Document layout analysis data:
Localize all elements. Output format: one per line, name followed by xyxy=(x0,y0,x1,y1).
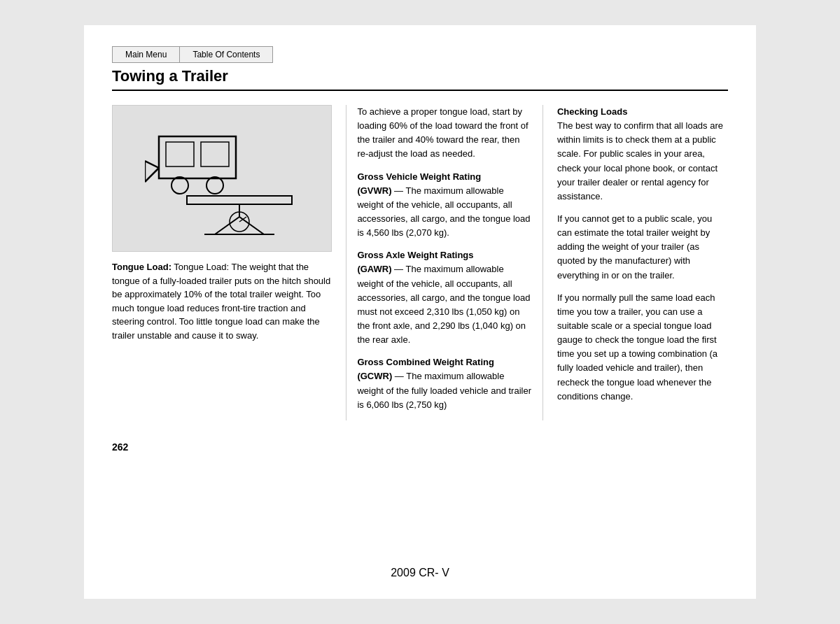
middle-column: To achieve a proper tongue load, start b… xyxy=(346,105,543,420)
svg-rect-8 xyxy=(187,196,292,204)
page-number: 262 xyxy=(112,441,128,453)
gcwr-paragraph: Gross Combined Weight Rating (GCWR) — Th… xyxy=(357,355,532,412)
checking-loads-heading: Checking Loads xyxy=(557,106,627,117)
main-menu-button[interactable]: Main Menu xyxy=(112,46,179,63)
svg-rect-1 xyxy=(166,142,194,166)
checking-loads-para2: If you cannot get to a public scale, you… xyxy=(557,212,728,283)
gvwr-abbr: (GVWR) xyxy=(357,185,391,196)
intro-paragraph: To achieve a proper tongue load, start b… xyxy=(357,105,532,162)
trailer-illustration xyxy=(112,105,332,252)
right-column: Checking Loads The best way to confirm t… xyxy=(543,105,728,420)
svg-point-7 xyxy=(206,177,223,194)
svg-line-4 xyxy=(145,161,159,168)
svg-line-3 xyxy=(145,168,159,182)
svg-rect-0 xyxy=(159,136,236,178)
gvwr-heading: Gross Vehicle Weight Rating xyxy=(357,171,481,182)
model-name: 2009 CR- V xyxy=(84,567,756,579)
main-content: Tongue Load: Tongue Load: The weight tha… xyxy=(112,105,728,420)
gawr-abbr: (GAWR) xyxy=(357,264,391,274)
gcwr-abbr: (GCWR) xyxy=(357,371,392,381)
toc-button[interactable]: Table Of Contents xyxy=(179,46,273,63)
tongue-load-body: Tongue Load: The weight that the tongue … xyxy=(112,262,330,341)
tongue-load-label: Tongue Load: xyxy=(112,262,172,272)
trailer-svg xyxy=(145,115,299,241)
gawr-heading: Gross Axle Weight Ratings xyxy=(357,250,473,260)
checking-loads-para3: If you normally pull the same load each … xyxy=(557,291,728,404)
page-title: Towing a Trailer xyxy=(112,67,728,91)
nav-buttons: Main Menu Table Of Contents xyxy=(112,46,728,63)
checking-loads-section: Checking Loads The best way to confirm t… xyxy=(557,105,728,204)
gcwr-heading: Gross Combined Weight Rating xyxy=(357,357,494,367)
gvwr-paragraph: Gross Vehicle Weight Rating (GVWR) — The… xyxy=(357,170,532,241)
manual-page: Main Menu Table Of Contents Towing a Tra… xyxy=(84,25,756,599)
svg-point-6 xyxy=(172,177,188,194)
checking-loads-para1: The best way to confirm that all loads a… xyxy=(557,120,723,201)
tongue-load-text: Tongue Load: Tongue Load: The weight tha… xyxy=(112,260,332,342)
gawr-text: — The maximum allowable weight of the ve… xyxy=(357,264,530,345)
gawr-paragraph: Gross Axle Weight Ratings (GAWR) — The m… xyxy=(357,248,532,347)
svg-rect-2 xyxy=(201,142,229,166)
page-footer: 262 xyxy=(112,441,728,453)
left-column: Tongue Load: Tongue Load: The weight tha… xyxy=(112,105,346,420)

**WORK REQUIRED:** Every line in the records above that contains the word "Menu" is to be copied out.

**REPLY:**
main-menu-button[interactable]: Main Menu xyxy=(112,46,179,63)
nav-buttons: Main Menu Table Of Contents xyxy=(112,46,728,63)
manual-page: Main Menu Table Of Contents Towing a Tra… xyxy=(84,25,756,599)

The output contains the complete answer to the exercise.